Poverty has a huge impact on the life chances of children. Poorer children are more likely to face health problems, fall behind in school and be unemployed on leaving education – costing the economy £29 billion by 2020.

Policymakers have a vast social and economic impetus to prioritise tackling the looming poverty crisis. The CPSM recommends that the Government boosts the incomes of the poorest using a range of measures. This includes raising working wages and also, crucially, ensuing that a robust welfare safety net exists to catch families who fall into financial crisis.

It also recommends that the Government’s support for poor children begin from the cradle onwards, investing in schemes that widely enhance parenting skills and boost life chances such as the "Five to Thrive" programme being rolled out by Barnardo’s.
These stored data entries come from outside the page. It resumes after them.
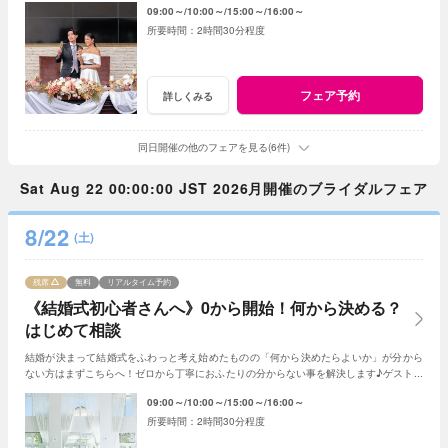
09:00～
10:00～
15:00～
16:00～
2時間30分程度
フェア予約
詳しくみる
同日開催の他のフェアを見る(6件)
Sat Aug 22 00:00:00 JST 2026月開催のブライダルフェア
8/22
(土)
残席
無料
リアルタイム予約
《結婚式初心者さんへ》0から開始！何から決める？
はじめて相談
結婚が決まって結婚式をふわっと考え始めたものの「何から決めたらよいか」が分から
ない方はまずこちらへ！ゼロから丁寧におふたりの分からない事を解決します♪ゲスト人
数と実施時期が決まれば見積書の作成も可能◎
09:00～
10:00～
15:00～
16:00～
2時間30分程度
At the moment, however, the range of anti-poverty options on offer from the main political parties seems to be narrowing worryingly fast. The coalition’s flagship Universal Credit scheme, which encourages people to work by allowing them to earn and claim benefits, has often been floated as a panacea to "welfare dependency". In reality the scheme has yet to materialise, and won't actually provide the poorest with a living wage, as the Government has already pledged to freeze these benefits under inflation.

Meanwhile, the Government’s much-heralded raising of the income tax threshold, this year increased to £10K, will bring just £37 extra per year to the wallets of the poorest families. In contrast, the same family on a higher wage would gain around seven times more than the lower earner.

Most disappointingly, the party conference season revealed little political appetite amongst any party to change this "slash and burn" approach to welfare in the future; Labour proposed a below-inflation freeze on child benefits, the Conservatives a total freeze on nearly all working-age benefits.

If politicians are serious about tackling child poverty, they must ensure that the welfare system genuinely provides for struggling families. They can start by restoring the link between benefits and inflation.

Meanwhile, the bleak future promised by the CPSM report has already arrived for one family in the North West, who’ve been driven to food banks because they simply can’t find enough hours of employment. They told me, “We haven’t enough money most months to pay for food. We don’t smoke or drink, it’s not right when we both work.”